Bryan –
You are wise not to jump headlong into purchasing a bunch of young wines highly touted by people here on the board. What a disappointment to have to wait five-plus years, only to find out you really don’t like them.
My advice is to try older wines that have reached a level of maturity to see if the style aligns with your palate. That way you can either find those aged bottles for sale, or buy those wines (or others similar to their profile) on release with the expectation to lay them down in the cellar. The idea is to find that right octane mix – where you have enough bottles that are ready to drink now, while squirreling away enough wine that will subsequently age and come online in years to come.
You want to buy one or two bottles from good vintages from reliable producers. At first, I’d focus on bread-and-butter, tried-and-true regions that produce fine wine. I think you need to calibrate your palate to see where you fall on the intensity spectrum – more extracted, “modern” style vs. more delicate, “traditional” style. Are you a “forward fruit” guy or a “dirt and twigs” guy? That’s a very rough rubric, but you get the idea. Each style has its place and each has its fan base – you just need to judge for yourself where you fit in.

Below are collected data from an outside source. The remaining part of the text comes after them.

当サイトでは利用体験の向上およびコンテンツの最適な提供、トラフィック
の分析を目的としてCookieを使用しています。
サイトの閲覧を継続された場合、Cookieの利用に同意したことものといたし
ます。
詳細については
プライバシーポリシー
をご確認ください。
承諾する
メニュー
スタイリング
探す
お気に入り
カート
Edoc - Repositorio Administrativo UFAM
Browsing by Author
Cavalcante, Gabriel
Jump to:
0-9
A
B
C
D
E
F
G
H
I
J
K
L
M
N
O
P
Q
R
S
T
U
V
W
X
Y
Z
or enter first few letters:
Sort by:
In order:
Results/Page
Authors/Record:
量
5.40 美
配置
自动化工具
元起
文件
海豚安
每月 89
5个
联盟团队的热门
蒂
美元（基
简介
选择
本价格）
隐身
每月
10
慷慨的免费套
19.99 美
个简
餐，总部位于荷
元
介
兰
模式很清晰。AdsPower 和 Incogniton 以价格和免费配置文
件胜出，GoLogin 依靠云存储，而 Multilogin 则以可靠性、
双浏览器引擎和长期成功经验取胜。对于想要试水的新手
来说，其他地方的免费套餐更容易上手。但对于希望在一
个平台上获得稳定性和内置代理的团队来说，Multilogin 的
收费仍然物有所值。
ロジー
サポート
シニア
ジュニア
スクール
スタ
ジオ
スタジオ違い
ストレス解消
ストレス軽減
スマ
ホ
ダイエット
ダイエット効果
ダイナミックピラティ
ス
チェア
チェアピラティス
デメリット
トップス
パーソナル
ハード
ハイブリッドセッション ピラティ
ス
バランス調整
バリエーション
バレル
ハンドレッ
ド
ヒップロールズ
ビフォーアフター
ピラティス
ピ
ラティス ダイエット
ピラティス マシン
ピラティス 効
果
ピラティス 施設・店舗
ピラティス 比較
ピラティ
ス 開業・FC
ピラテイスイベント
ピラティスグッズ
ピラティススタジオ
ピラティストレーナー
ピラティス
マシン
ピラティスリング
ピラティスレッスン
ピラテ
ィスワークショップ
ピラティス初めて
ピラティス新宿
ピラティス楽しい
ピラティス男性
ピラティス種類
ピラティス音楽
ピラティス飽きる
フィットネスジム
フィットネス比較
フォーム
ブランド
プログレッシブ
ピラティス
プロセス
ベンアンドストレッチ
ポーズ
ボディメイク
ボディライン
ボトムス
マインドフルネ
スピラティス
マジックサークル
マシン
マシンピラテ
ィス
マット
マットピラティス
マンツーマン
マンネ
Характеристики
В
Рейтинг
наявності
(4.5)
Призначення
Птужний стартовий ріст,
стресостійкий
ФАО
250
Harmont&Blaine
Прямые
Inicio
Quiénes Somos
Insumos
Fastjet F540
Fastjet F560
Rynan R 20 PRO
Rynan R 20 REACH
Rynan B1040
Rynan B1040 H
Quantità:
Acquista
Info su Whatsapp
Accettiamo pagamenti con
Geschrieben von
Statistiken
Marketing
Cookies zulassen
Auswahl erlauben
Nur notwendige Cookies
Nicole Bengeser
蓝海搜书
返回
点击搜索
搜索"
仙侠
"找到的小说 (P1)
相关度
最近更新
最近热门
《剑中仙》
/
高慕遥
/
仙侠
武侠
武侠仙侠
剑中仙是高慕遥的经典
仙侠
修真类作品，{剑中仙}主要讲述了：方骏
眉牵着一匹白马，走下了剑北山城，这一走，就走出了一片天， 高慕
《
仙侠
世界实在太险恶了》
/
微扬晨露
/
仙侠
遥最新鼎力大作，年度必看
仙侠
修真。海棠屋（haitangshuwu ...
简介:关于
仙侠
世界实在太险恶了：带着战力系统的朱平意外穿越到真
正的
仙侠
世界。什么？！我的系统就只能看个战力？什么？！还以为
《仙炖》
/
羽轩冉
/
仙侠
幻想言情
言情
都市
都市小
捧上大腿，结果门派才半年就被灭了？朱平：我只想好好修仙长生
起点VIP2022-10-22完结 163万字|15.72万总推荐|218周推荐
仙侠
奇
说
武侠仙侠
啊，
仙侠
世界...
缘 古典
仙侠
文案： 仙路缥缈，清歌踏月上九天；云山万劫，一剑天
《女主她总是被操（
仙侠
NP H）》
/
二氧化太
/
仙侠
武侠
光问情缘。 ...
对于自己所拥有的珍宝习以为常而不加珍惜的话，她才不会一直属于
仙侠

From a practical point of view, I think K&L’s online wine auction is a good place to try and pick off some decent wines that have requisite age on them at a decent price. Every day, dozens of good wines pass through the system and customer service is very good IMO. I also like that most lots tend to be two or three bottles, so you don’t have to bet the farm on one choice. I know many people will advise you never to buy at auction as you don’t know where the bottles come from or how they have been handled, but my experience has largely been positive in regards to bottle condition from these auctions.

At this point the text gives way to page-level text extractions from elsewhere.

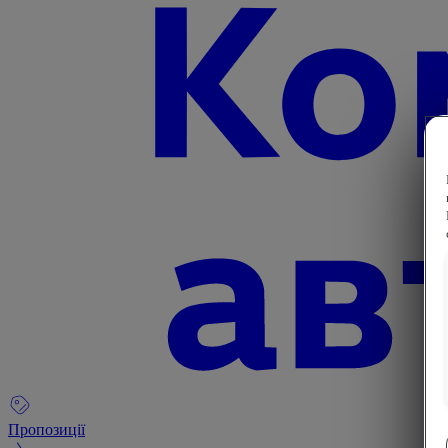
Пропозиції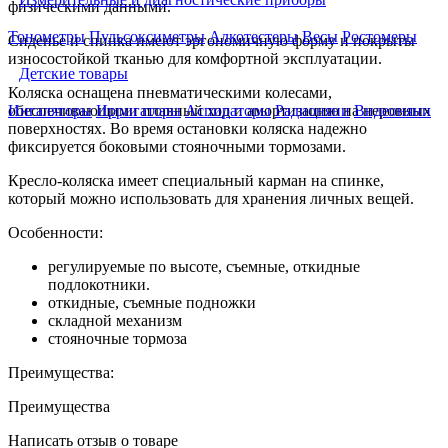
физическими данными.
Тонометры
Пульсоксиметры
Алкотестеры
Весы
Ростомеры
Сиденье и спинка имеют эргономичную форму и покрыты
износостойкой тканью для комфортной эксплуатации.
Детские товары
Коляска оснащена пневматическими колесами,
обеспечивающими плавный ход и амортизацию на неровных
Ингаляторы
Ирригаторы
Аспираторы
Радионяни
Видеоняни
поверхностях. Во время остановки коляска надежно
фиксируется боковыми стояночными тормозами.
Кресло-коляска имеет специальный карман на спинке,
который можно использовать для хранения личных вещей.
Особенности:
регулируемые по высоте, съемные, откидные
подлокотники.
откидные, съемные подножки
складной механизм
стояночные тормоза
Преимущества:
Преимущества
Написать отзыв о товаре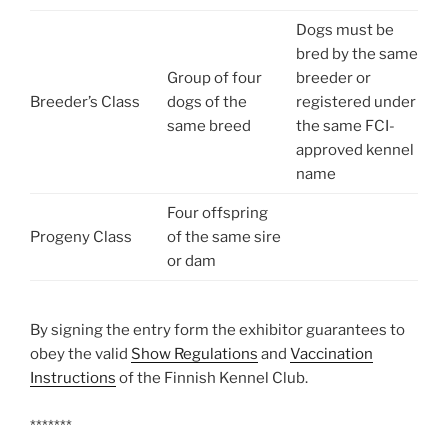
Dogs must be
bred by the same
Group of four
breeder or
Breeder’s Class
dogs of the
registered under
same breed
the same FCI-
approved kennel
name
Four offspring
Progeny Class
of the same sire
or dam
By signing the entry form the exhibitor guarantees to
obey the valid
Show Regulations
and
Vaccination
Instructions
of the Finnish Kennel Club.
*******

If you are interested in a lot, check out Wine Searcher to see what the going rate at retail is and determine your price ceiling. Also, look at CellarTracker.com and view recent reviews of the wine. Once again, many board participants will tell you that this is useless, as you have no idea who the posters are, if they have the palate of a yak, etc. But you generally can tease out some general stylistic notes/trends about the wine. I also like to do a search on this site to see if trusted voices here have had the wine and posted notes, a sort of WB seal of approval as it were.
yet.
A lot of this is like handicapping a thoroughbred horse race, with many data points (many of them conflicting). Sometimes, a sure winner will fall flat on its face. And sometimes your hunch is right, and a longshot comes in.
Take your time. Try a few wines. Don’t buy any cases yet – especially of a wine that you’ve never tasted!

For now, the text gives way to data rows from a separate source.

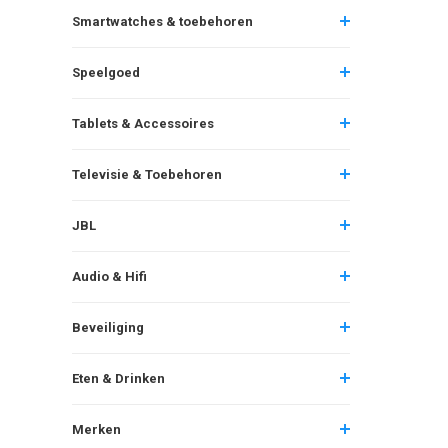
Smartwatches & toebehoren
Speelgoed
Tablets & Accessoires
Televisie & Toebehoren
JBL
Audio & Hifi
Beveiliging
Eten & Drinken
Merken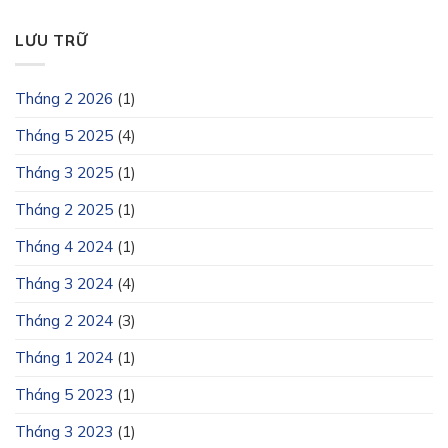
LƯU TRỮ
Tháng 2 2026
(1)
Tháng 5 2025
(4)
Tháng 3 2025
(1)
Tháng 2 2025
(1)
Tháng 4 2024
(1)
Tháng 3 2024
(4)
Tháng 2 2024
(3)
Tháng 1 2024
(1)
Tháng 5 2023
(1)
Tháng 3 2023
(1)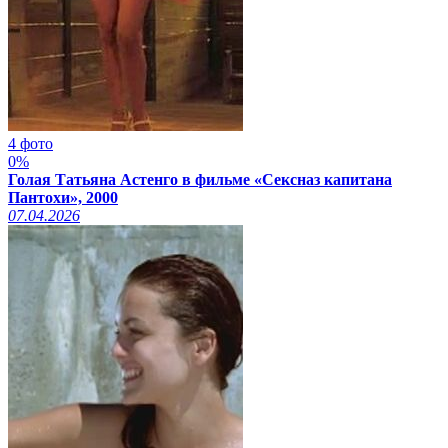
4 фото
0%
Голая Татьяна Астенго в фильме «Сексназ капитана
Пантохи», 2000
07.04.2026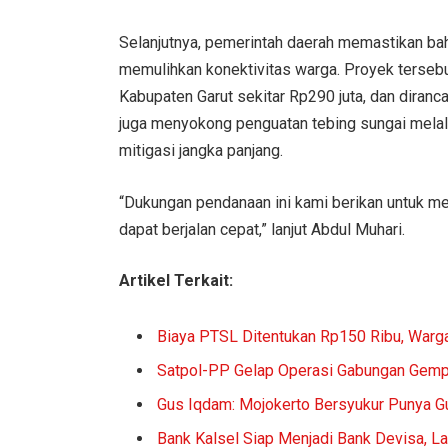
Selanjutnya, pemerintah daerah memastikan ba
memulihkan konektivitas warga. Proyek terseb
Kabupaten Garut sekitar Rp290 juta, dan diranc
juga menyokong penguatan tebing sungai melalu
mitigasi jangka panjang.
“Dukungan pendanaan ini kami berikan untuk m
dapat berjalan cepat,” lanjut Abdul Muhari.
Artikel Terkait:
Biaya PTSL Ditentukan Rp150 Ribu, Warg
Satpol-PP Gelap Operasi Gabungan Gempu
Gus Iqdam: Mojokerto Bersyukur Punya G
Bank Kalsel Siap Menjadi Bank Devisa, L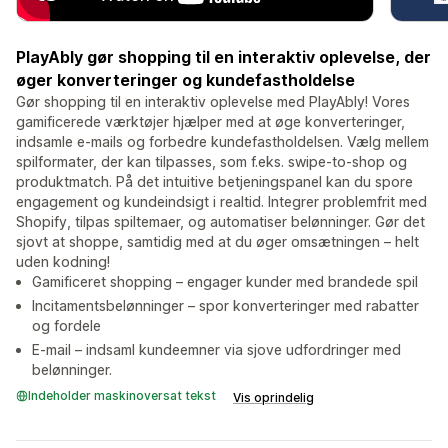
PlayAbly gør shopping til en interaktiv oplevelse, der
øger konverteringer og kundefastholdelse
Gør shopping til en interaktiv oplevelse med PlayAbly! Vores
gamificerede værktøjer hjælper med at øge konverteringer,
indsamle e-mails og forbedre kundefastholdelsen. Vælg mellem
spilformater, der kan tilpasses, som f.eks. swipe-to-shop og
produktmatch. På det intuitive betjeningspanel kan du spore
engagement og kundeindsigt i realtid. Integrer problemfrit med
Shopify, tilpas spiltemaer, og automatiser belønninger. Gør det
sjovt at shoppe, samtidig med at du øger omsætningen – helt
uden kodning!
Gamificeret shopping – engager kunder med brandede spil
Incitamentsbelønninger – spor konverteringer med rabatter
og fordele
E-mail – indsaml kundeemner via sjove udfordringer med
belønninger.
Indeholder maskinoversat tekst
Vis oprindelig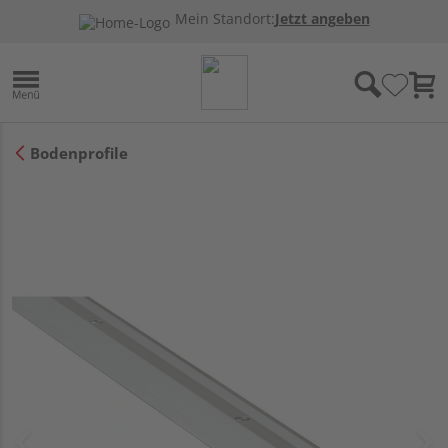
Mein Standort:
Jetzt angeben
Bodenprofile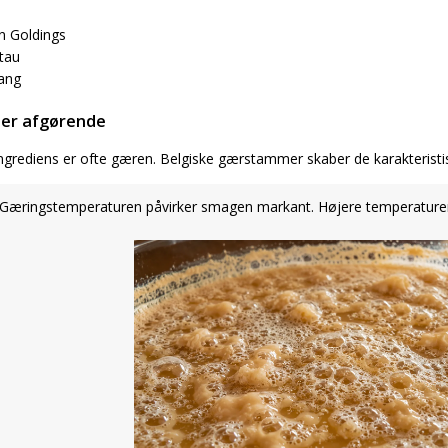
an Goldings
rtau
ang
 er afgørende
ingrediens er ofte gæren. Belgiske gærstammer skaber de karakteristisk
Gæringstemperaturen påvirker smagen markant. Højere temperaturer 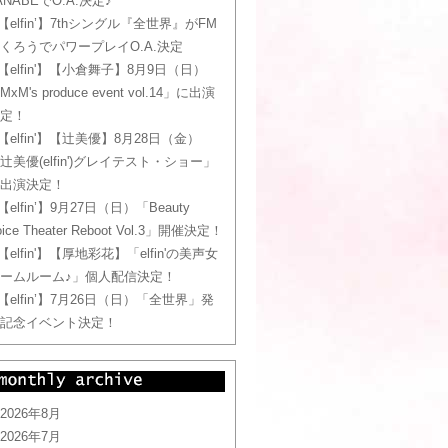
ANABEでO.A.決定♪
【elfin’】7thシングル『全世界』がFM
くろうでパワープレイO.A.決定
【elfin'】【小倉舞子】8月9日（日）
MxM's produce event vol.14」に出演
定！
【elfin'】【辻美優】8月28日（金）
辻美優(elfin')グレイテスト・ショー」
出演決定！
【elfin’】9月27日（日）「Beauty
oice Theater Reboot Vol.3」開催決定！
【elfin'】【厚地彩花】「elfin'の美声女
ームルーム♪」個人配信決定！
【elfin’】7月26日（日）「全世界」発
記念イベント決定！
2026年8月
2026年7月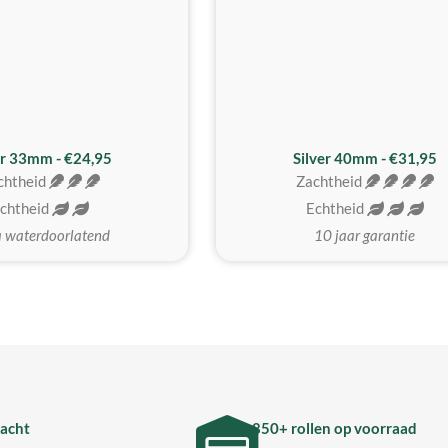
er 33mm - €24,95
Silver 40mm - €31,95
chtheid
Zachtheid
chtheid
Echtheid
a waterdoorlatend
10 jaar garantie
acht
850+ rollen op voorraad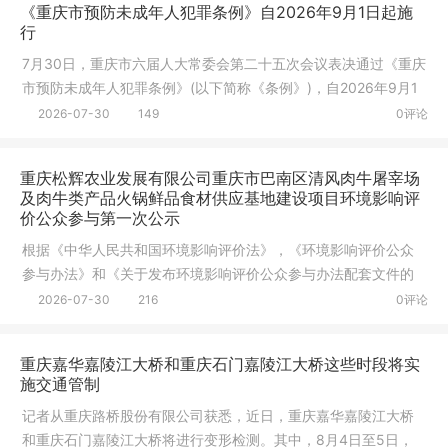
《重庆市预防未成年人犯罪条例》自2026年9月1日起施
行
7月30日，重庆市六届人大常委会第二十五次会议表决通过《重庆
市预防未成年人犯罪条例》(以下简称《条例》)，自2026年9月1
日起施
2026-07-30
149
0评论
重庆松辉农业发展有限公司重庆市巴南区清风肉牛屠宰场
及肉牛类产品火锅鲜品食材供应基地建设项目环境影响评
价公众参与第一次公示
根据《中华人民共和国环境影响评价法》，《环境影响评价公众
参与办法》和《关于发布环境影响评价公众参与办法配套文件的
公告》等
2026-07-30
216
0评论
重庆嘉华嘉陵江大桥和重庆石门嘉陵江大桥这些时段将实
施交通管制
记者从重庆路桥股份有限公司获悉，近日，重庆嘉华嘉陵江大桥
和重庆石门嘉陵江大桥将进行变形检测。其中，8月4日至5日，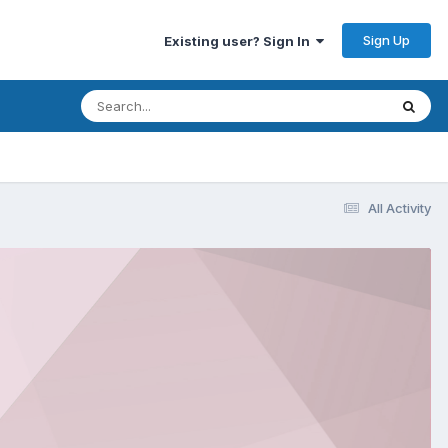
Sign Up
Existing user? Sign In
All Activity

Here are some very personal and biased tips on wines to look out for from the Old World. This is by no means an exhaustive list and features a mix of price points. But many of these wines will be priced between $50 and $100, if not more in some examples:
Red Burgundy: Bourgognes from good producers in ripe vintages like 2005, 2009; village wines that are “open” from less heralded vintages like 2007 and 2014: Fourrier, Mugneret-Gibourg, d’Angerville, Bertheau, Chevillon, Bize
White Burgundy: St. Aubin is a sweet spot for typicity and value (Colin-Morey or Lamy); Chablis from Dauvissat
Red Bordeaux: Look for both Left Bank and Right Bank wines in unheralded vintages now ready to drink – 1999 and 2001. Sociando Mallet is a consistent QPR winner for classic claret profile.
Northern Rhone: Hard to find value married with true excitement IMO; but St. Joseph wines from Gonon, Faury and Chave Estate are good place to start …
Southern Rhone There’s a sea of indistinct Cotes du Rhone, but some bottlings from great producers like Beaucastel and Chateau des Tours (Rayas) are good QPR – baby Chateauneuf du Papes at a fraction of the price. Also look for Gigondas and Vacqueyras, as well as aged Tempier Bandol reds
Red Loire Not an expert, but I’m partial to leafy, crunchy Chinons from Breton and Baudry. You often find aged bottles at very attractive pricing.
White Loire: Francois Cotat for Sancerre; look out for aged Savennieres for a cerebral Chenin Blanc!
Barolo: You will have to pay for aged wines, but many drink well on the young side – Burlotto, Vajra. I am also a fan of buying lesser appellation wines (Langhe nebbiolo, Barbera, Dolcetto) from masters like Giacosa and Conterno
Brunello: Like the Loire, relatively easy to find good, aged wines from vintages like 1997. I like Ciacci, Col d’Orcia, Banfi … I find Riservas often not worth extra tariff.
Riesling: Buy kabinett, spatlese and auselese from great producers (Prum, Donnhoff) in good years (2001, 2005, 2009, 2015) to see if these wines are for you. Easy to find; won’t break the bank.
Champagne: Vintage grower champagne is the way to go for maximum craft and attractive pricing … Egly, Vilmart, Peters
Rose: I adore Tempier’s rose as the consummate summer sipper and am willing to pay the tarrif. Loire roses are crisp and refreshing (Crochet, Baudry)
Dessert: Raymond Lafon is a good value play in Sauternes, as is de Fargues at upper end (Y’quem at half the price?)